In a systematic review and meta-analysis heterogeneity is defined as any variation among the studies and is categorized as clinical, methodological, and statistical. There are multiple methods suggested in the literature to identify and estimate statistical heterogeneity. However, it is often difficult to deal with its presence, while misconceptions may lead to wrong interpretation of review findings.
In April 2023, Afroditi Kanellopoulou and Sofia Tsokani from the Methods Support Unit explained the concept of heterogeneity, discussed how to deal with its presence and avoid common mistakes related to it.
Below you will find the videos from the webinar. Recordings from other Methods Support Unit web clinics are available here.

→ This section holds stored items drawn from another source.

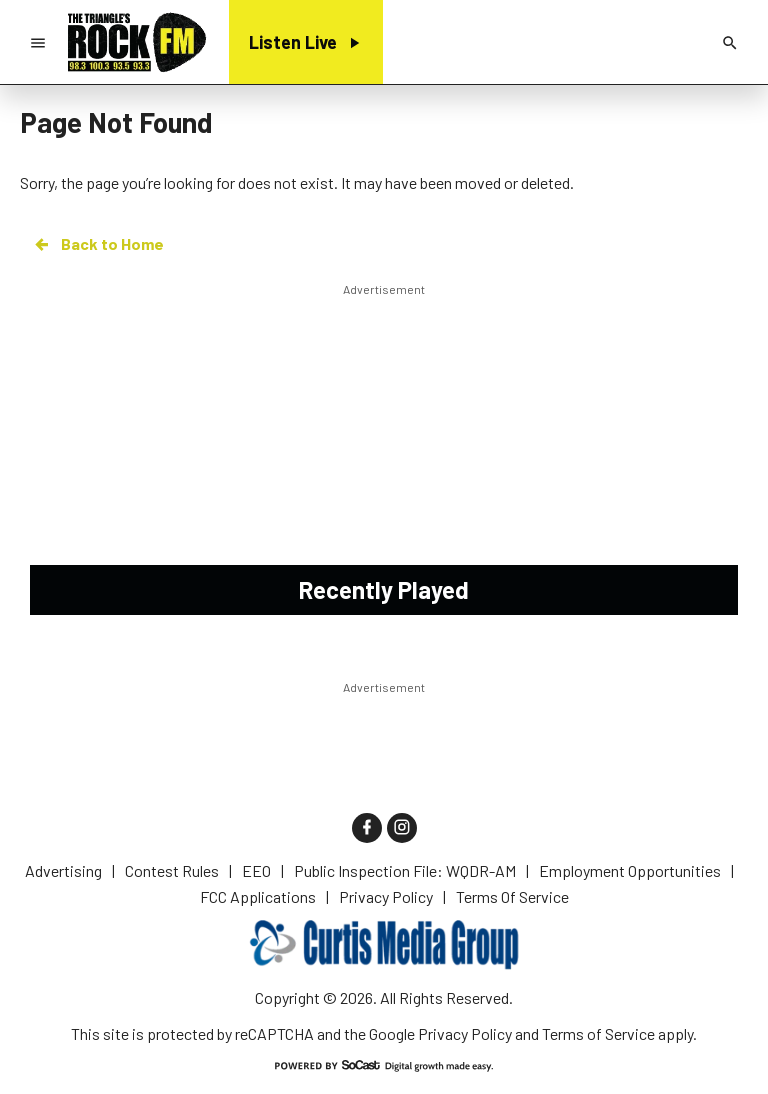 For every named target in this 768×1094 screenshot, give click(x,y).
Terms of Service (598, 1033)
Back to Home (98, 244)
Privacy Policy (465, 1033)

Part 1: Definition and identifying heterogeneity
Part 2: Dealing with heterogeneity and Q&A
Afroditi Kanellopoulou is a Statistics Editor in the Methods Support Unit. She is a biostatistician with a strong interest on cancer prevention and progression, evidence synthesis as well as causal inference methods. She was trained at National and Kapodistrian University of Athens, Greece, where she received a Bachelor’s in Mathematics and a Master’s in Biostatistics. Since 2019, she is a Research Associate at the Department of Hygiene and Epidemiology, University of Ioannina, Greece and a PhD candidate under the supervision of Associate Professor, Konstantinos Tsilidis. Her doctoral research is focused on the investigation of the associations between a wide range of non-therapeutic modifiable risk factors and colorectal cancer survival.
Sofia Tsokani is a Statistics Editor in the Methods Support Unit. She holds a BSc in Mathematics, a MSc in Statistics and Operations Research, and a PhD, all obtained from the University of Ioannina. Her PhD focused on evidence synthesis methods, with an emphasis on meta-analysis and network meta-analysis of diagnostic tests. She has worked as a research associate in biostatistics prior to joining MSU; during this time period she was involved in several methodological and empirical projects, mainly in the field of network meta-analysis. Her research interests encompass systematic reviews, and statistical modelling for meta-analysis and network meta-analysis of both interventions and diagnostic tests.